Aging gracefully, DiMaggio kept sporadically before the public as the star attraction at old-timers' games, memorabilia signings, and in a variety of visible jobs, most famously as media spokesman in the 1970s for a bank and for the "Mr. Coffee" coffeemaker. He died at home on 8 March 1999, after a lengthy illness following removal of a cancerous tumor from his lung. The nation's deathwatch was protracted, but characteristically his funeral in San Francisco was private. He is buried in Holy Cross Cemetery in Colma, California.
The solid basis of DiMaggio's fame was his high and all-around ability, which earned him, according to a poll of sportswriters and fans during baseball's declared 1969 centennial, the title of "Greatest Living Player." At his best he seemed to play at once with no limit to his ability, yet gracefully within self-established but far-reaching bounds. He has been described as painfully shy, "deadpan," not greatly educated, a stereotypical "young man from the provinces" plunged into the world of the country's signature sport, in its biggest city, for sports' most publicized and successful franchise. Yet he negotiated with amazing success a dangerously high-powered, sometimes mutually exploitative, existence. DiMaggio helped carve out an image for himself that seemed on the surface purely spontaneous. He could be sulky, self-centered, cold, manipulative, and, not surprisingly for a child of the Great Depression, penurious. Through his great skill and grace and through the dignity of a nurtured image that he somehow projected as innate, DiMaggio became a nation's model of worthy, virtuous prowess. It could not have been easy, but he made it look as natural as his swing.

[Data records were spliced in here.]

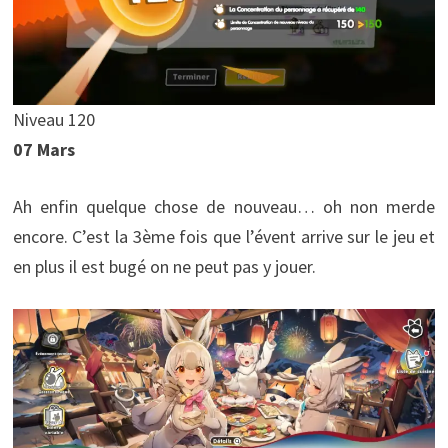
Niveau 120
07 Mars
Ah enfin quelque chose de nouveau… oh non merde
encore. C’est la 3ème fois que l’évent arrive sur le jeu et
en plus il est bugé on ne peut pas y jouer.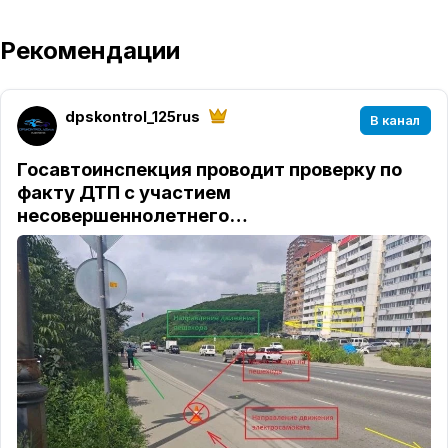
Рекомендации
dpskontrol_125rus
В канал
Госавтоинспекция проводит проверку по
факту ДТП с участием
несовершеннолетнего…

Lucky to Be a Yankee, which lists DiMaggio as author, was ghost-written by Tom Meany and published in three versions, the last two "with additional material" (1946, 1949, 1951). Michael Seidel, Streak: Joe DiMaggio and the Summer of '41 (1988), is an excellent analysis of DiMaggio's single greatest attainment. Maury Allen, Where Have You Gone, Joe DiMaggio? The Story of America'sLast Hero (1975), is partisan but balanced, with many interviews. Jack B. Moore, Joe DiMaggio, Baseball's Yankee Clipper (1986), clarifies his biography, reviews the literature about him (updated in Richard Gilliam, ed., "Literature About Joe DiMaggio, 1987–Present," in Joltin' Joe DiMaggio ), and analyzes his status as a cultural hero. DiMaggio: An Illustrated Life (1999), edited by Dick Johnson with text by Glen Stout, contains excellent photographs and a well-researched resume of DiMaggio's life and career. Richard Ben Cramer, Joe DiMaggio: The Hero's Life (2000), is extensive and iconoclastic but sometimes undocumented and therefore should be consulted with care. Gay Talese, "The Silent Season of a Hero," Esquire (July 1966), focuses on the dark side of DiMaggio's life after baseball and Monroe, and Roger Angell's New Yorker remembrance (22 Mar. 1999) is a lovely elegy. Special collections at the University of South Florida, Tampa, and the Cooperstown Baseball Hall of Fame contain some archival materials. "Joe DiMaggio: A Hero's Life" in The American Experience series is a good video with supplementary online aids. An obituary is in the New York Times (9 Mar. 1999).